W2: Digital Swarms
Byung-Chul Han is a Korean-German philosopher who is best known for his short but influential book The Burnout Society (2015, originally published in German as Müdigkeitsgesellschaft, 2010). If you’re interested, this YouTube documentary (see right) is a good introduction to Han and his work.
As you’ll see, or have seen, Han writes exactly like a philosopher (he’s very influenced by classical German philosophers like Kant and Hegel) - his writing is abstract, with no concrete examples. One of the things I’d like to try to do with you this week, then, is to try to apply some of his concepts and arguments to specific contexts and examples.

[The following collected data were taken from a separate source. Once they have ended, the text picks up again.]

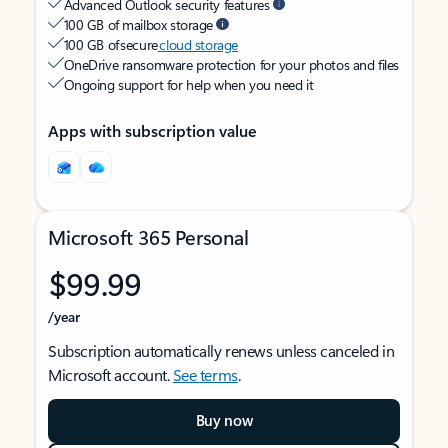
Advanced Outlook security features
100 GB of mailbox storage
100 GB of secure
cloud storage
OneDrive ransomware protection for your photos and files
Ongoing support for help when you need it
Apps with subscription value
Microsoft 365 Personal
$99.99
/year
Subscription automatically renews unless canceled in
Microsoft account.
See terms
.
Buy now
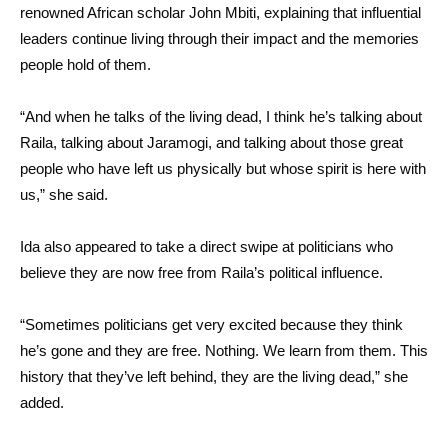
renowned African scholar John Mbiti, explaining that influential
leaders continue living through their impact and the memories
people hold of them.
“And when he talks of the living dead, I think he’s talking about
Raila, talking about Jaramogi, and talking about those great
people who have left us physically but whose spirit is here with
us,” she said.
Ida also appeared to take a direct swipe at politicians who
believe they are now free from Raila’s political influence.
“Sometimes politicians get very excited because they think
he’s gone and they are free. Nothing. We learn from them. This
history that they’ve left behind, they are the living dead,” she
added.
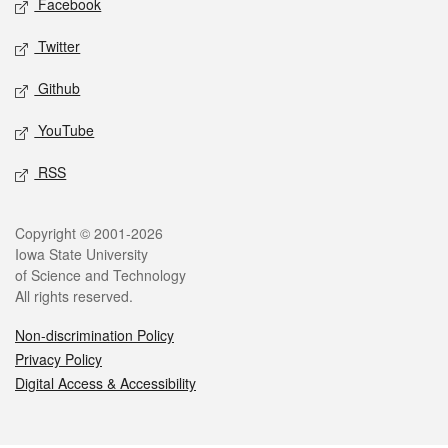
Facebook
Twitter
Github
YouTube
RSS
Legal
Copyright © 2001-2026
Iowa State University
of Science and Technology
All rights reserved.
Non-discrimination Policy
Privacy Policy
Digital Access & Accessibility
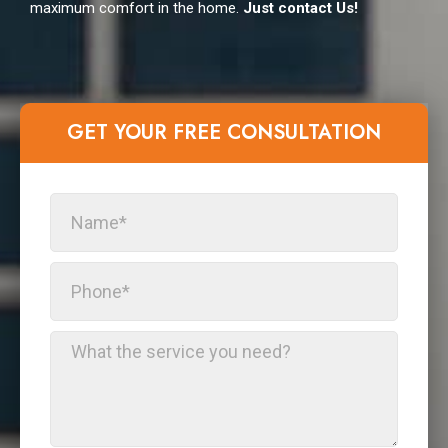
maximum comfort in the home.
Just contact Us!
GET YOUR FREE CONSULTATION​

One among many that came to mind while re-reading his chapters again was the scandal from a few years back about the phenomenon you may have heard of at least vaguely, of “Karens.” In my experience, although referring to certain types of white women with a sense of entitlement as “Karens” has become a meme, many people still know little about the context in which the term originated.
Luckily for us, this origin is explained in a chapter from Cathy O’Neil’s excellent recent book The Shame Machine, so I decided to include it as optional recommended reading for this week. It’s a narrative rather than theory so is a quick read, but if you have chance to take a look at it I think you’ll see some connections with some of the points that Han is making in his critique of the decline of respect in online social interactions and digital swarms. I’ll be interested to hear how you make that connection in your review assignment due later this week.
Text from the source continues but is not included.